Put simply: No event in American history has wrecked the U.S. economy faster than the pandemic-driven recession.
And now? Some economists are saying that the recession, which officially began in February, is technically over and we’ve moved into recovery or growth. One number they’re looking at is the unemployment rate, which shot up from a 50-year low of 3.5% in February to a staggering 14.7% in April, but has since fallen two consecutive months coming in at 11.1% in June.
The economy also added a record number of jobs in June: 4.8 million.
So why don’t we feel more optimistic? Unemployment is still higher by more than 10 million people from February. Furloughs are turning into permanent job loss.
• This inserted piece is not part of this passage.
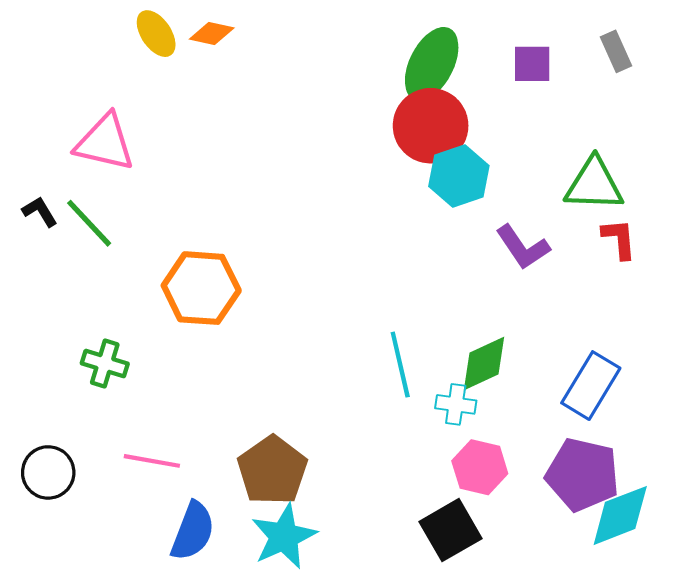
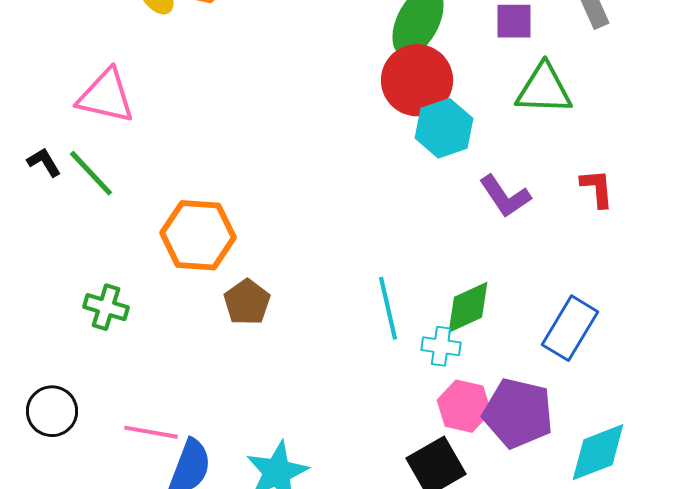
green triangle: (594, 184) -> (544, 89), moved
pink line: (152, 461) -> (151, 432), moved
brown pentagon: (272, 470) -> (247, 302), moved, size x0.7
purple pentagon: (582, 475) -> (518, 413), moved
States are pulling back on their reopening plans. Millions of Americans are still filing jobless claims.
And we are all still living with extreme levels of uncertainty.
The only thing that seems certain is that the economy won’t simply go back to where it was. Demand patterns have changed, altering consumer spending. And these patterns will likely continue to change - particularly if fighting COVID-19 proves to be a long, hard trek.
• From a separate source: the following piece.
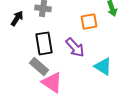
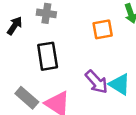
purple arrow: (75, 47) -> (96, 82), moved
gray rectangle: (39, 66) -> (27, 98), moved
Think about it - in the absence of an effective vaccine, are we really going to gather in close quarters anytime soon? Concerts? Movies? Sporting events? Consumers need to be able to trust that going out to spend money won’t come at the risk of catching Covid-19.
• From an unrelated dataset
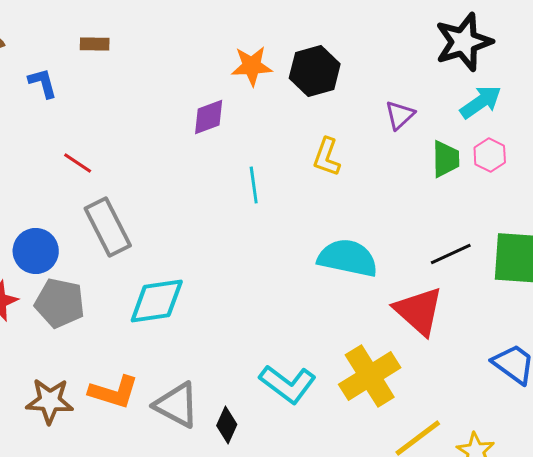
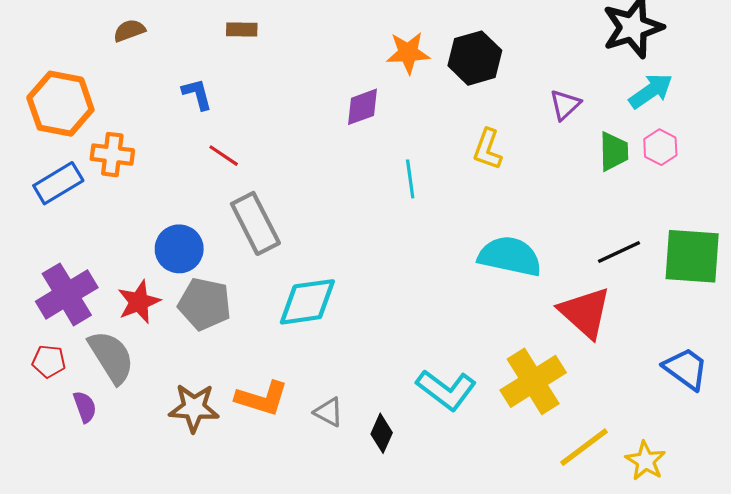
blue L-shape: (43, 83) -> (197, 94), moved
gray triangle: (177, 405) -> (329, 412), size x0.6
The need to socially distance will not only have lasting effects on where we go and how we spend, but also on how and where we work.
Experts are predicting a shift away from full-time jobs to side hustles and multiple gigs in an economy that relies heavily on the internet.
This reliance on the internet, which favored tech stocks in the first half of the year (the tech-heavy Nasdaq gained 12.1% while the Dow, composed of more traditional blue-chip stocks, lost 9.6%), will likely continue to do so for the remainder of 2020. After all, we’re still working from home, shopping online and avoiding social gatherings.
Of course, venturing a guess as to what will happen going forward is a fool’s errand in this strange new environment.
What can we say with certainty? With investors paying close attention to progress toward a vaccine, and with a presidential election looming (and voting challenges looming per the pandemic), one thing to expect - and brace for - is volatility.
In other words, expect the unexpected.